Roasting a goose over a fire of peculiar construction.
(From a tomb at Thebes.)

Eels were, though, considered unwholesome in summer (Ibid.).

Crocodiles were considered sacred in the neighborhood of Lake Moeris and of Thebes, but were eaten by the natives of the southern frontier.

The many restrictions imposed by religion and custom on the diet of the early Egyptians subjected them to much ridicule from the inhabitants of contemporary nations, especially from the Greeks. Anaxandrides taunted them in his verses.

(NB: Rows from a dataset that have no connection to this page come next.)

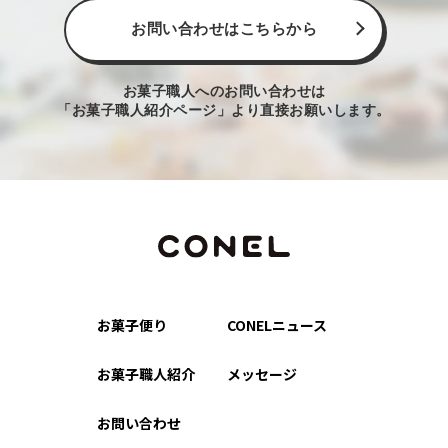
お問い合わせはこちらから
お菓子職人へのお問い合わせは
「お菓子職人紹介ページ」より直接お願いします。
お菓子便り
CONELニュース
お菓子職人紹介
メッセージ
お問い合わせ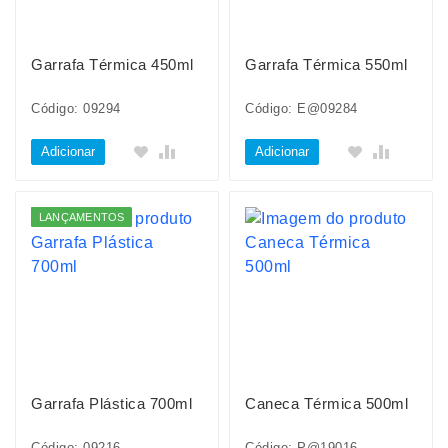
Garrafa Térmica 450ml
Garrafa Térmica 550ml
Código: 09294
Código: E@09284
Adicionar
Adicionar
LANÇAMENTOS
Garrafa Plástica 700ml
Caneca Térmica 500ml
Código: 09216
Código: P@19016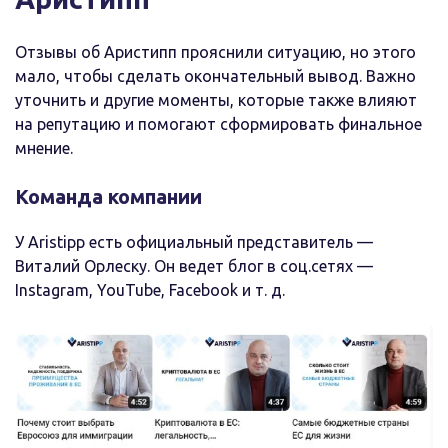
Отзывы об Аристипп прояснили ситуацию, но этого
мало, чтобы сделать окончательный вывод. Важно
уточнить и другие моменты, которые также влияют
на репутацию и помогают сформировать финальное
мнение.
Команда компании
У Aristipp есть официальный представитель —
Виталий Орлеску. Он ведет блог в соц.сетях —
Instagram, YouTube, Facebook и т. д.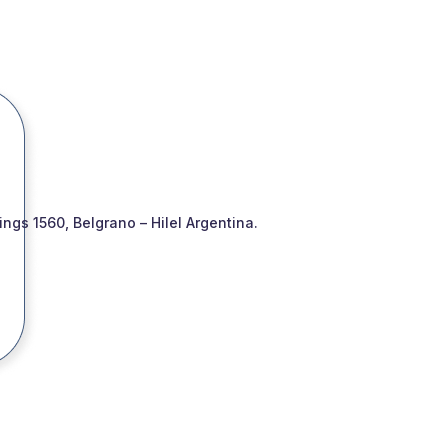
gs 1560, Belgrano – Hilel Argentina.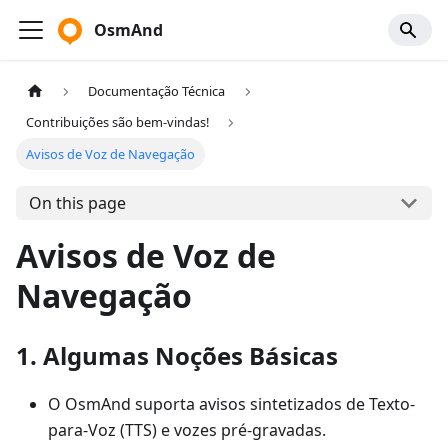
OsmAnd
Documentação Técnica
Contribuições são bem-vindas!
Avisos de Voz de Navegação
On this page
Avisos de Voz de
Navegação
1. Algumas Noções Básicas
O OsmAnd suporta avisos sintetizados de Texto-
para-Voz (TTS) e vozes pré-gravadas.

The priests lived solely on oxen, geese, wine, bread and a few vegetables. Mutton, pork and fish were expressly forbidden them. They were also warned to abstain from beans, peas, lentils, onions, garlic and leeks. On fast days they ate only bread and drank only water.

The people of the higher classes probably ate only two meals a day, as was the custom with the early Greeks and Romans. The breakfast was usually served at 10 or 11 a. m., and the dinner or supper in the evening.

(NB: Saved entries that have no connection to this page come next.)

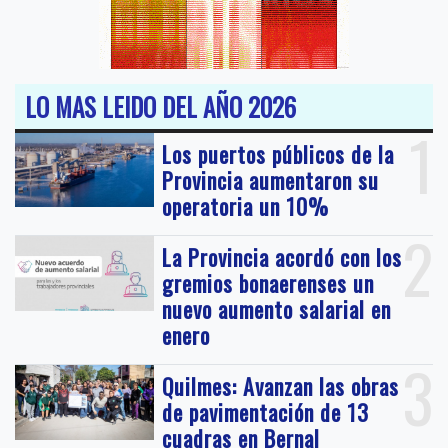
LO MAS LEIDO DEL AÑO 2026
1
Los puertos públicos de la
Provincia aumentaron su
operatoria un 10%
2
La Provincia acordó con los
gremios bonaerenses un
nuevo aumento salarial en
enero
3
Quilmes: Avanzan las obras
de pavimentación de 13
cuadras en Bernal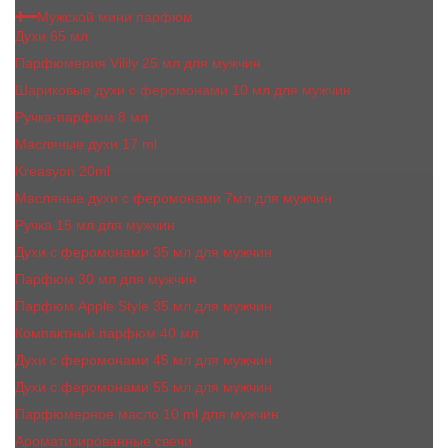
Мужской мини парфюм
Духи 65 мл
Парфюмерия Vilily 25 мл для мужчин
Шариковые духи с феромонами 10 мл для мужчин
Ручка-парфюм 8 мл
Масляные духи 17 ml
Kreasyon 20ml
Масляные духи c феромонами 7мл для мужчин
Ручка 15 мл для мужчин
Духи с феромонами 35 мл для мужчин
Парфюм 30 мл для мужчин
Парфюм Apple Style 35 мл для мужчин
Компактный парфюм 40 мл
Духи с феромонами 45 мл для мужчин
Духи с феромонами 55 мл для мужчин
Парфюмерное масло 10 ml для мужчин
Ароматизированные свечи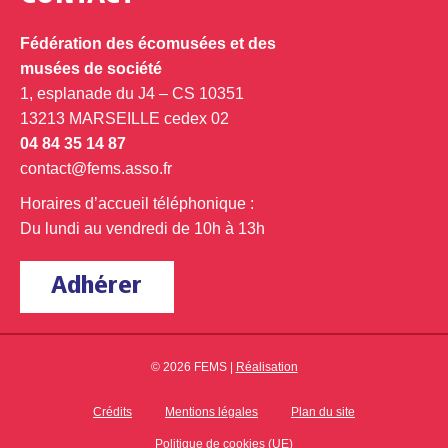
Fédération des écomusées et des
musées de société
1, esplanade du J4 – CS 10351
13213 MARSEILLE cedex 02
04 84 35 14 87
contact@fems.asso.fr
Horaires d’accueil téléphonique :
Du lundi au vendredi de 10h à 13h
Adhérer
© 2026 FEMS |
Réalisation
Crédits
Mentions légales
Plan du site
Politique de cookies (UE)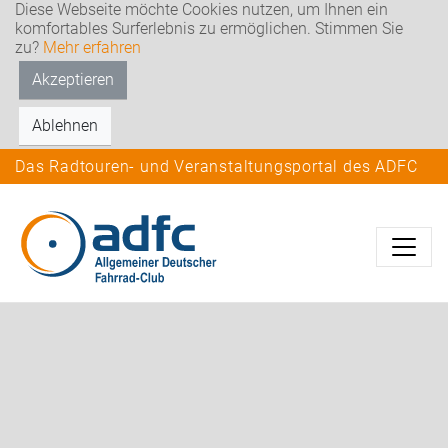
Diese Webseite möchte Cookies nutzen, um Ihnen ein
komfortables Surferlebnis zu ermöglichen. Stimmen Sie
zu?
Mehr erfahren
Akzeptieren
Ablehnen
Das Radtouren- und Veranstaltungsportal des ADFC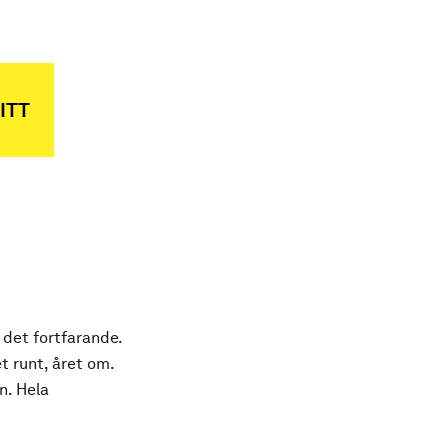
ITT
 det fortfarande.
t runt, året om.
n. Hela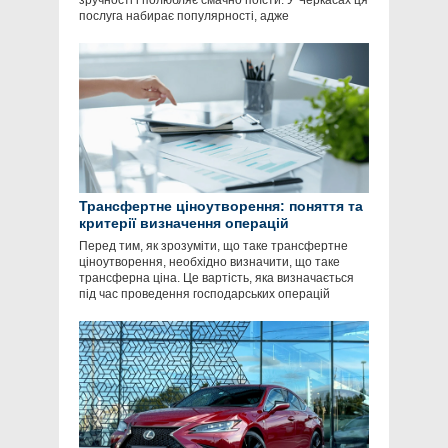
зручності і полюбляє смачно поїсти. У Черкасах ця
послуга набирає популярності, адже
Трансфертне ціноутворення: поняття та
критерії визначення операцій
Перед тим, як зрозуміти, що таке трансфертне
ціноутворення, необхідно визначити, що таке
трансферна ціна. Це вартість, яка визначається
під час проведення господарських операцій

In the early ages, before men had acquired the art of smelting ore, many of the culinary utensils of the Egyptians were either of stone or earthenware.

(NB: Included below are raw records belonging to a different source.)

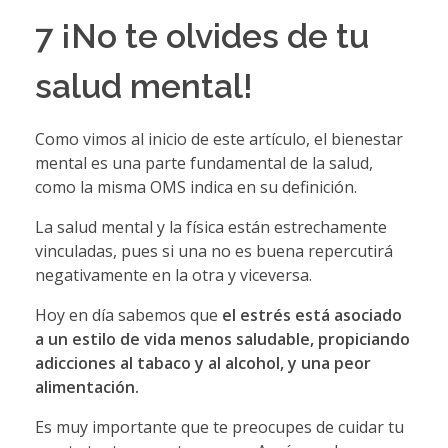
7 ¡No te olvides de tu
salud mental!
Como vimos al inicio de este artículo, el bienestar
mental es una parte fundamental de la salud,
como la misma OMS indica en su definición.
La salud mental y la física están estrechamente
vinculadas, pues si una no es buena repercutirá
negativamente en la otra y viceversa.
Hoy en día sabemos que
el estrés está asociado
a un estilo de vida menos saludable, propiciando
adicciones al tabaco y al alcohol, y una peor
alimentación.
Es muy importante que te preocupes de cuidar tu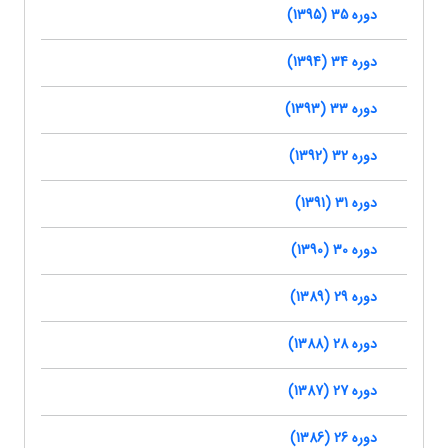
دوره 35 (1395)
دوره 34 (1394)
دوره 33 (1393)
دوره 32 (1392)
دوره 31 (1391)
دوره 30 (1390)
دوره 29 (1389)
دوره 28 (1388)
دوره 27 (1387)
دوره 26 (1386)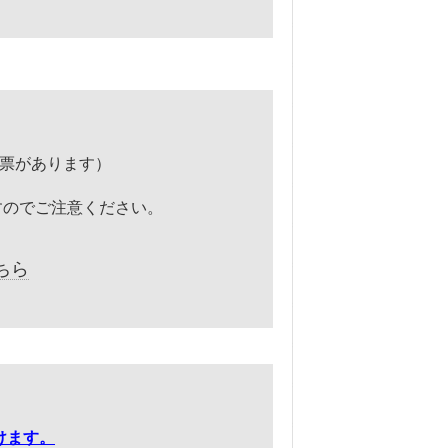
診票があります）
すのでご注意ください。
ちら
けます。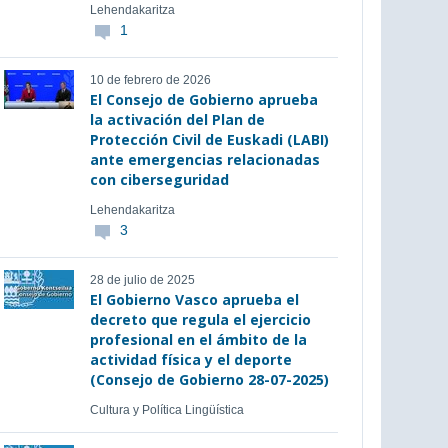
Lehendakaritza
1
10 de febrero de 2026
El Consejo de Gobierno aprueba
la activación del Plan de
Protección Civil de Euskadi (LABI)
ante emergencias relacionadas
con ciberseguridad
Lehendakaritza
3
28 de julio de 2025
El Gobierno Vasco aprueba el
decreto que regula el ejercicio
profesional en el ámbito de la
actividad física y el deporte
(Consejo de Gobierno 28-07-2025)
Cultura y Política Lingüística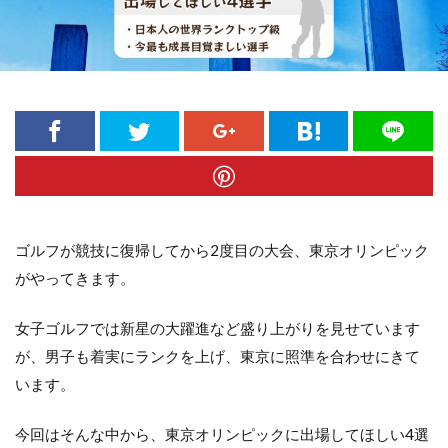
ゴルフが競技に復帰してから2度目の大会、東京オリンピック
がやってきます。
女子ゴルフでは新星の大躍進など盛り上がりを見せています
が、男子も着実にランクを上げ、東京に照準を合わせにきて
います。
今回はそんな中から、東京オリンピックに出場してほしい4選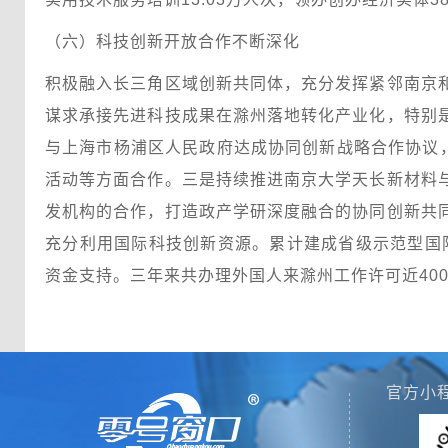
（六）科技创新开放合作不断深化
积极融入长三角区域创新共同体，充分发挥紧邻南京
谋求承接先进科技成果在滁州落地转化产业化，特别
与上海市杨浦区人民政府达成协同创新战略合作协议
活动等方面合作。三是持续推进南京大学天长新材料
发机构的合作，打造政产学研深度融合的协同创新共
充分利用国际科技创新资源。累计建成省级示范型国
资金支持。三年来共办理外国人来滁州工作许可近400
官方小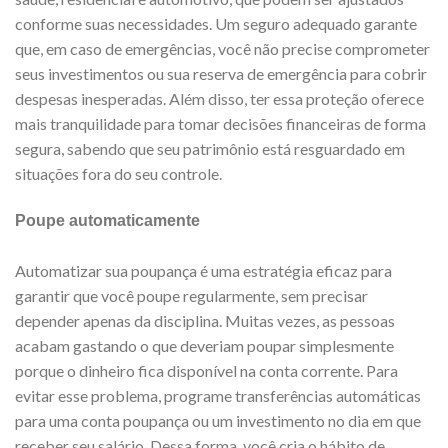
conforme suas necessidades. Um seguro adequado garante
que, em caso de emergências, você não precise comprometer
seus investimentos ou sua reserva de emergência para cobrir
despesas inesperadas. Além disso, ter essa proteção oferece
mais tranquilidade para tomar decisões financeiras de forma
segura, sabendo que seu patrimônio está resguardado em
situações fora do seu controle.
Poupe automaticamente
Automatizar sua poupança é uma estratégia eficaz para
garantir que você poupe regularmente, sem precisar
depender apenas da disciplina. Muitas vezes, as pessoas
acabam gastando o que deveriam poupar simplesmente
porque o dinheiro fica disponível na conta corrente. Para
evitar esse problema, programe transferências automáticas
para uma conta poupança ou um investimento no dia em que
receber seu salário. Dessa forma, você cria o hábito de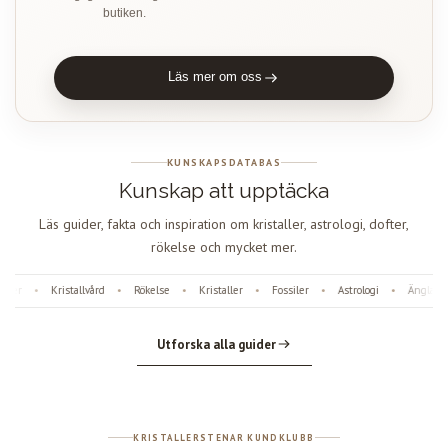
butiken.
Läs mer om oss
KUNSKAPSDATABAS
Kunskap att upptäcka
Läs guider, fakta och inspiration om kristaller, astrologi, dofter,
rökelse och mycket mer.
er
Kristallvård
Rökelse
Kristaller
Fossiler
Astrologi
Änglanum
•
•
•
•
•
•
Utforska alla guider
KRISTALLERSTENAR KUNDKLUBB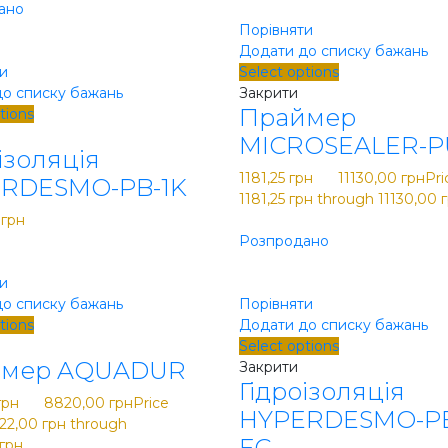
ано
Порівняти
Додати до списку бажань
и
Select options
о списку бажань
Закрити
Праймер
tions
MICROSEALER-P
ізоляція
1181,25
грн
–
11130,00
грн
Pri
RDESMO-PB-1K
1181,25 грн through 11130,00 
0
грн
Розпродано
и
о списку бажань
Порівняти
tions
Додати до списку бажань
Select options
ймер AQUADUR
Закрити
Гідроізоляція
грн
–
8820,00
грн
Price
HYPERDESMO-PB
822,00 грн through
FC
грн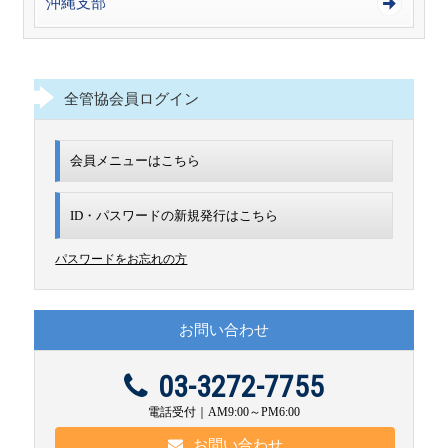
沖縄支部
全管協会員ログイン
会員メニューはこちら
ID・パスワードの新規発行は
こちら
パスワードをお忘れの方
お問い合わせ
03-3272-7755
電話受付｜AM9:00～PM6:00
お問い合わせ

Knives were made of flint or stone, and were of two kinds, one broad and flat, the other narrow and pointed.

The skins of the goat and gazelle were fashioned into vessels for the carrying of water, and pans, dishes and vases for kitchen purposes were made of a red ware—sometimes of a light or yellow tint, sometimes of a brilliant and polished appearance.

The Egyptians were acquainted with the use of glass at least as early as the reign of Sesortasen II. (more than 3800 years ago), and made for it bottles and other utensils. Some of the former were made from two thicknesses of glass, enclosing between them bands of gold, alternating with a set of blue, green or other color.